§ **Aim of the task**: Write out the data exactly as given, dropping every picture.

§ **Data provided**:
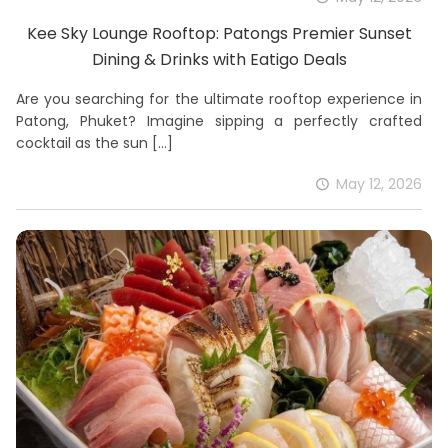
Kee Sky Lounge Rooftop: Patongs Premier Sunset
Dining & Drinks with Eatigo Deals
Are you searching for the ultimate rooftop experience in
Patong, Phuket? Imagine sipping a perfectly crafted
cocktail as the sun
[…]
May 12, 2026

§ **Exercise solution**:
Kee Sky Lounge Rooftop: Patongs Premier Sunset
Dining & Drinks with Eatigo Deals
Are you searching for the ultimate rooftop experience in
Patong, Phuket? Imagine sipping a perfectly crafted
cocktail as the sun
[…]
May 12, 2026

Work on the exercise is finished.